After providing more background information and related work, the authors detail the aspects to be considered in the comparison of such OTM libraries. Therefore, they present and describe the qualitative criteria to assess the libraries as well as the criteria of a performance benchmark.
In the presentation of the libraries, the authors provide a brief introduction into the selected 12 libraries. The selection of these libraries is clearly motivated and it is also mentioned, why some libraries are omitted from the comparison. The main arguments for omitting a library are (1) long inactivity (5 years), (2) to non-open source code, or (3) bugs. All of the 12 libraries are compared according to the set of qualitative criteria, which are categorized in general, ontology-specific and mapping criteria.
The second comparison measure is a performance benchmark developed by the authors. In the benchmark, a selection of 5 libraries out of the 12 overall selected libraries are compared. The selection of these libraries is motivated by the authors' requirements for comparability in the performance benchmark. The requirements are that the libraries must be written in Java since the comparison framework is based on Java. Additionally, to provide a level playing field by requiring the libraries to implement the RDF4J API for data storage access. The performance is evaluated for 6 different types of operations: create, batch create, retrieve. retrieve all, update and delete. In the analysis, the execution time of these operations are compared. For these operations a certain number of instances are defined (e.g., a total of 600 instances in the create operation). However, it is unclear to me, how these numbers are determined. Furthermore, even though all operations use the same number of instance for all libraries, I would recommend an illustration of the throughput (instance/millisecond) or its inverse (milliseconds/instance) instead of the overall execution time. I believe this would provide a more intuitive understanding of the figures.
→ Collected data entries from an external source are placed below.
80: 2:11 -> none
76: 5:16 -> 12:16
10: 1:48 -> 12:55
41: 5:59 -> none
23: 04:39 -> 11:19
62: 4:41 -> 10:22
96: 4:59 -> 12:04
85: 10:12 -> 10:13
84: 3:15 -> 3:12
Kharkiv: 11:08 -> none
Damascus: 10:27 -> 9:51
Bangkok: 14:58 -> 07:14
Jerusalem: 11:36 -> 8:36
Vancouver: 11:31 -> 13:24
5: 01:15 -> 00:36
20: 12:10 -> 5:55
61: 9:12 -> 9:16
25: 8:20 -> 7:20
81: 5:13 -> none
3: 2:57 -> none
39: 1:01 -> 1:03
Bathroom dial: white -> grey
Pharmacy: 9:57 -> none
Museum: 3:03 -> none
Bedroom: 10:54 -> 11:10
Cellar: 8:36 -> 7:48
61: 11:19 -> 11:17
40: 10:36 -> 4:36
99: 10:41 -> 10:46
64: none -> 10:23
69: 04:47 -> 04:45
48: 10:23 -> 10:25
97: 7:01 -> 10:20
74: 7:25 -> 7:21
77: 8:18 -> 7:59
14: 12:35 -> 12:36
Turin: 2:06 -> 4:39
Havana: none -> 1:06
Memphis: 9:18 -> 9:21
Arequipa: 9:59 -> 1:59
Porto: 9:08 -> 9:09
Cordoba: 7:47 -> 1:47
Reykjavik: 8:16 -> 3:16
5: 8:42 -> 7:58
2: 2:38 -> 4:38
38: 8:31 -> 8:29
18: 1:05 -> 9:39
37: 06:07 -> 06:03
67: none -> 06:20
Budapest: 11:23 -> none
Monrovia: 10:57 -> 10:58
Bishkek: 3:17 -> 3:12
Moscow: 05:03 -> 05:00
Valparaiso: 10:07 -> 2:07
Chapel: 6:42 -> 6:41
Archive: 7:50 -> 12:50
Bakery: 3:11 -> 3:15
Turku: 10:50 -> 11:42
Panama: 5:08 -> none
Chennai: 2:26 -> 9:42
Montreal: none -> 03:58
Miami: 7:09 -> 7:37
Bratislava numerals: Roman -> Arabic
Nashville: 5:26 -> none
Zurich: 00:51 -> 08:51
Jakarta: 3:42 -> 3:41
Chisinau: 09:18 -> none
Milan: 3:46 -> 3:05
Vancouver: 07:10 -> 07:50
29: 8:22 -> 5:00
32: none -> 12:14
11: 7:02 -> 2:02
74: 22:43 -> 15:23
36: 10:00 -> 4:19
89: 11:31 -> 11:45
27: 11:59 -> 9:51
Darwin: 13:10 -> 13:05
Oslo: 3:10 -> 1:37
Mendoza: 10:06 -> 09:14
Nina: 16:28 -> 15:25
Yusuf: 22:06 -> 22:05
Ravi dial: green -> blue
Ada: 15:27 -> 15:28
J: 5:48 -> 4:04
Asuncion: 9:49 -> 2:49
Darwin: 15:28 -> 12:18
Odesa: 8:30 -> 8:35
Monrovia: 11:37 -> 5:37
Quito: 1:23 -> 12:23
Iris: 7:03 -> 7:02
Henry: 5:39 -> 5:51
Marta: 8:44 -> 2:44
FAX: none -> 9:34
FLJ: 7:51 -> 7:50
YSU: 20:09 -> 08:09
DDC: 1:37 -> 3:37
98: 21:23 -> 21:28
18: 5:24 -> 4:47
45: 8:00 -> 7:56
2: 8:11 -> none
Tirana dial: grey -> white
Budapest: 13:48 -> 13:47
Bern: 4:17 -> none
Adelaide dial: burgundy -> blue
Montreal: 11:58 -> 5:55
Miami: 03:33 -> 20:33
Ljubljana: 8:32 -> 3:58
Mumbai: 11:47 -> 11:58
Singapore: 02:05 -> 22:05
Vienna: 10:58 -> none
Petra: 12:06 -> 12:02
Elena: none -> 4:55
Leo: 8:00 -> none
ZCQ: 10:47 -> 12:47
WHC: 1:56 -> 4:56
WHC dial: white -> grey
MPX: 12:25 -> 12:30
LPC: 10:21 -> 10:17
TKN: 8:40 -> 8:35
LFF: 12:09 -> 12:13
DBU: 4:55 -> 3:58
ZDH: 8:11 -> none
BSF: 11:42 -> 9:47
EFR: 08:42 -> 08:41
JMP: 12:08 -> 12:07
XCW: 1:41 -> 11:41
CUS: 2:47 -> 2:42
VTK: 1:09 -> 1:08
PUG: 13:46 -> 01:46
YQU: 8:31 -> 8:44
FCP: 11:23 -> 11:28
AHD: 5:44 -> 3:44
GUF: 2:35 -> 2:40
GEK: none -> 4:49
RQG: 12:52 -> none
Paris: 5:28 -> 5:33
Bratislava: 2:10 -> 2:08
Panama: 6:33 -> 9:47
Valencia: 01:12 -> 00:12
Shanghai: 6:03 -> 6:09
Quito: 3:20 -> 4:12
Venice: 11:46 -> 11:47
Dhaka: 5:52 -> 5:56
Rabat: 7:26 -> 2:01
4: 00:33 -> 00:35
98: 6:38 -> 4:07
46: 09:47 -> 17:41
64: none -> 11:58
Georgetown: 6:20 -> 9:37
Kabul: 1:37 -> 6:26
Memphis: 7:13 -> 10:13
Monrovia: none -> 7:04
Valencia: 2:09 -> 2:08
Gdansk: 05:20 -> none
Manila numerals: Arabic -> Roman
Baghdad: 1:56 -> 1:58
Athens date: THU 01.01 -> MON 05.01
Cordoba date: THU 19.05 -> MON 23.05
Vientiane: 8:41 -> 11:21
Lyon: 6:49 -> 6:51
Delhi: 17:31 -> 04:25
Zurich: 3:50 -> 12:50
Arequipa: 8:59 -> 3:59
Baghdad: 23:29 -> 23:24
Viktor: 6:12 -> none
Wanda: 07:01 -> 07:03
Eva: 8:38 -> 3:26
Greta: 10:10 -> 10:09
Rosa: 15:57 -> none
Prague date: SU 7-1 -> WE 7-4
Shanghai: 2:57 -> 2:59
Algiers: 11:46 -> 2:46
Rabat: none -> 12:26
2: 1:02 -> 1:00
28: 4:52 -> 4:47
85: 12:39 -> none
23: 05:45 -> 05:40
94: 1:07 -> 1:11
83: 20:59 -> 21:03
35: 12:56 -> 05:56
Finally, in the conclusion, the authors summarize the comparison framework presented in their work. Furthermore, the results of the performance benchmark are summarized. In my opinion, I think it would be also helpful to provide a summary of the qualitative criteria (e.g., how strongly do current solutions differ and which are the main differences). Moreover, it would be helpful if the authors provide a judgment on the importance of the performance benchmark in real-world applications. For instance, are the tested memory sizes an actual restriction in a real application and how important are the execution times compared to the qualitative criteria. This would improve the guidance for selecting a library.
Overall, the authors clearly outline their approach and the contributions of the article. The readability and presentation of the results are very clear and allows for easily following the authors' line of argument and train of thought. In my opinion, the article is very relevant to the Semantic Web community and especially helpful for practitioners. The work provides a helpful overview of available OTM libraries and provides a basis for an informed decision on the selection of one library for a given use case.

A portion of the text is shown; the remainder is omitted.